Chromium is an important mineral that contributes to normal blood sugar levels. In addition, chromium supports biological processes involved in metabolism of carbohydrates, fats, and proteins.
Supplemental chromium is known as trivalent chromium, whereas industrial chromium (used for fixtures in bathrooms or motorbikes) is known as hexavalent.
Why do we need to supplement?
Sugar balance is important to maintain for good health. Sweet cravings caused by blood sugar imbalance encourage consumption of sweet, sugary foods to temporarily increase blood sugar and remove the sweet cravings. This 'quick fix', however, will quickly result in a blood sugar crash and return of sweet cravings. In the long run, such cravings for sugary foods may have a negative effect on health, including contribution to various disease states, including diabetes, obesity and cardiovascular disease 1.
How does it work in the body?
After a meal, levels of glucose (sugar) rise in the blood as it is absorbed from our food in the gut. It's dangerous, however, for too much sugar to circulate in our blood at any one time, primarily because sugar can combine with various parts of the body, leading to glycation which is harmful to human health. The human body prevents this by releasing insulin, a hormone which triggers removal of sugar out of the blood and into cells (such as our muscles) which can use the sugar for energy.

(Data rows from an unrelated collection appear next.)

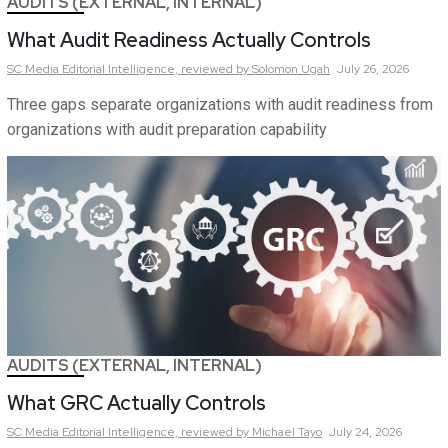
AUDITS (EXTERNAL, INTERNAL)
What Audit Readiness Actually Controls
SC Media Editorial Intelligence,
reviewed by Solomon Ugah
July 26, 2026
Three gaps separate organizations with audit readiness from
organizations with audit preparation capability
AUDITS (EXTERNAL, INTERNAL)
What GRC Actually Controls
SC Media Editorial Intelligence,
reviewed by Michael Tayo
July 24, 2026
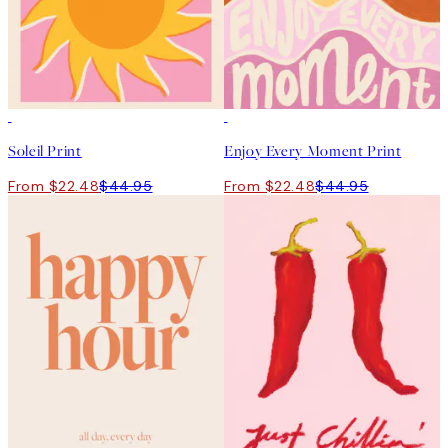
50%*
50%*
Soleil Print
Enjoy Every Moment Print
From $22.48
$44.95
From $22.48
$44.95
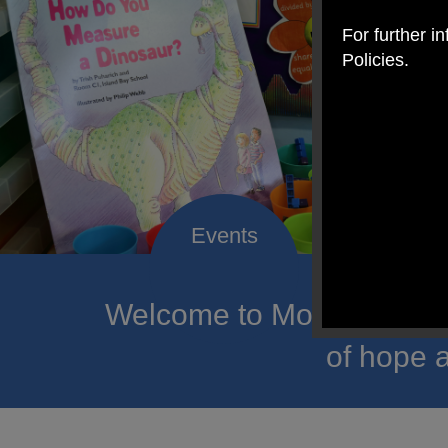
For further i
Policies.
Welcome to Mount Carmel
of hope a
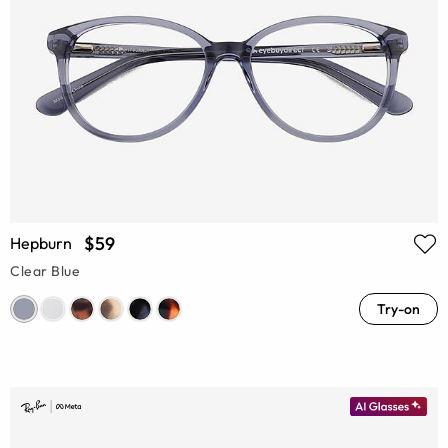
$59
Hepburn
Clear Blue
Try-on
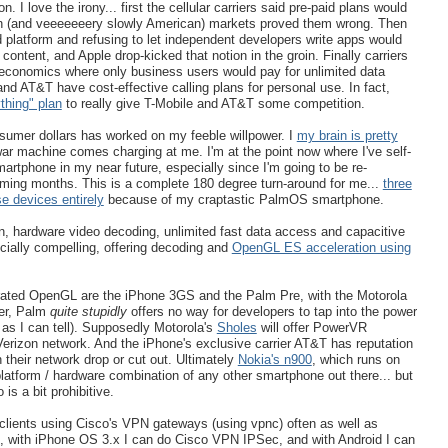
. I love the irony... first the cellular carriers said pre-paid plans would
an (and veeeeeeery slowly American) markets proved them wrong. Then
d platform and refusing to let independent developers write apps would
content, and Apple drop-kicked that notion in the groin. Finally carriers
 economics where only business users would pay for unlimited data
nd AT&T have cost-effective calling plans for personal use. In fact,
thing" plan
to really give T-Mobile and AT&T some competition.
onsumer dollars has worked on my feeble willpower. I
my brain is pretty
r machine comes charging at me. I'm at the point now where I've self-
artphone in my near future, especially since I'm going to be re-
oming months. This is a complete 180 degree turn-around for me...
three
e devices entirely
because of my craptastic PalmOS smartphone.
 hardware video decoding, unlimited fast data access and capacitive
ially compelling, offering decoding and
OpenGL ES acceleration using
erated OpenGL are the iPhone 3GS and the Palm Pre, with the Motorola
er, Palm
quite stupidly
offers no way for developers to tap into the power
as I can tell). Supposedly Motorola's
Sholes
will offer PowerVR
Verizon network. And the iPhone's exclusive carrier AT&T has reputation
 their network drop or cut out. Ultimately
Nokia's n900
, which runs on
tform / hardware combination of any other smartphone out there... but
is a bit prohibitive.
 clients using Cisco's VPN gateways (using vpnc) often as well as
ith iPhone OS 3.x I can do Cisco VPN IPSec, and with Android I can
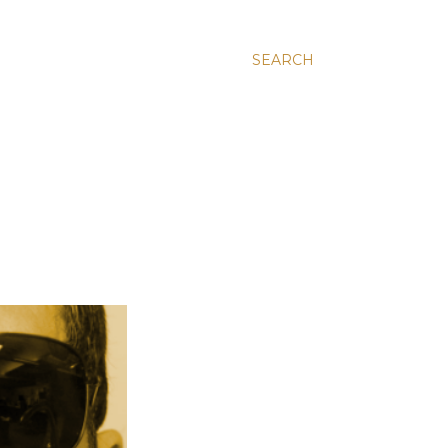
SEARCH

If we consume too much sugar, the body will release larger quantities of insulin to remove the sugar faster, which can often cause the rebound effect of having too little blood sugar.

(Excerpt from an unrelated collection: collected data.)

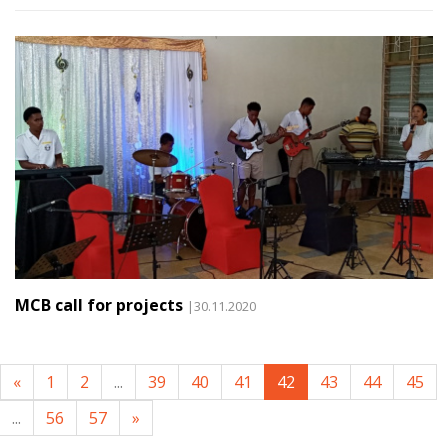
MCB call for projects
|30.11.2020
«
1
2
...
39
40
41
42
43
44
45
...
56
57
»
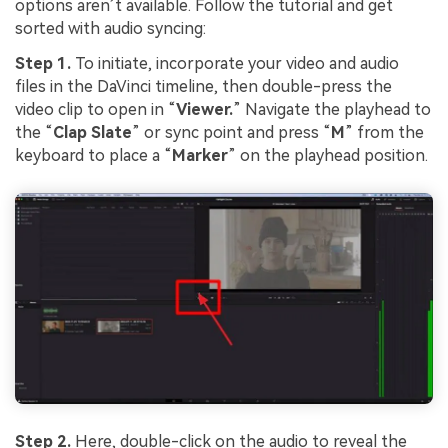
options aren’t available. Follow the tutorial and get
sorted with audio syncing:
Step 1.
To initiate, incorporate your video and audio
files in the DaVinci timeline, then double-press the
video clip to open in “
Viewer.
” Navigate the playhead to
the “
Clap Slate
” or sync point and press “
M
” from the
keyboard to place a “
Marker
” on the playhead position.
Step 2.
Here, double-click on the audio to reveal the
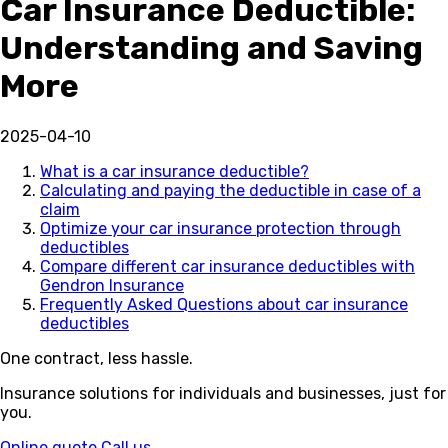
Car Insurance Deductible:
Understanding and Saving
More
2025-04-10
What is a car insurance deductible?
Calculating and paying the deductible in case of a
claim
Optimize your car insurance protection through
deductibles
Compare different car insurance deductibles with
Gendron Insurance
Frequently Asked Questions about car insurance
deductibles
One contract, less hassle.
Insurance solutions for individuals and businesses, just for
you.
Online quote
Call us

Chromium works by becoming part of the molecule chromodulin (previously known as glucose tolerance factor or GTF), which supports the use of insulin in the body by making our cells 'sensitive' to it. The overall result is that less insulin needs to be produced and blood sugar will balance gradually, preventing low blood sugar and sugar cravings.
Benefits in Research
Chromium in diabetes
Diabetes mellitus type 2 is a condition in which an individual is unable to produce enough insulin to effectively lower high blood sugar after a meal. Various studies show that ChromoPrecise® supplementation reliably reduces blood sugar in type 2 diabetics, versus placebo pills. The study also shows lower levels of glycation (HBa1c), indicating improved blood sugar control 2.
Carbohydrate cravings and food consumption
Chromium has demonstrated an ability to decrease cravings for certain food groups in research. In one particular trial, chromium supplementation was able to reduce carbohydrate cravings and overall food consumptions in patients with atypical depression (of which food cravings is a common symptom) 3.
In Europe, ChromoPrecise™ (in Bio-Chromium) is the only organic chromium yeast that has been approved by the European Food Safety Authority to control blood sugar levels. The chromium yeast has been tested in several published studies, and its high level of bioavailability, purity and safety has been documented.
The chromium used in Bio-Chromium is organically bound meaning it is bound to yeast and natural amino acids. It has an excellent bioavailability in the body ensuring that it is up to 10 times more absorbable than other approved sources of chromium4.
1. Yang Q, Zhang Z, Gregg E, Flanders W, Merritt R, Hu F. Added Sugar Intake and Cardiovascular Diseases Mortality Among US Adults. JAMA Internal Medicine. 2014;174(4):516.
2. Racek J, Sindberg C, Moesgaard S, Mainz J, Fabry J, Müller L et al. Effect of Chromium-Enriched Yeast on Fasting Plasma Glucose, Glycated Haemoglobin and Serum Lipid Levels in Patients with Type 2 Diabetes Mellitus Treated with Insulin. Biological Trace Element Research. 2013;155(1):1-4.
3. DOCHERTY J, SACK D, ROFFMAN M, FINCH M, KOMOROWSKI J. A Double-Blind, Placebo-Controlled, Exploratory Trial of Chromium Picolinate in Atypical Depression: Effect on Carbohydrate Craving. Journal of Psychiatric Practice. 2005;11(5):302-314.
4. Scientific Opinion on ChromoPrecise® cellular bound chromium yeast added for nutritional purposes as a source of chromium in food supplements and the bioavailability of chromium from this source. EFSA Journal. 2012;10(11):2951.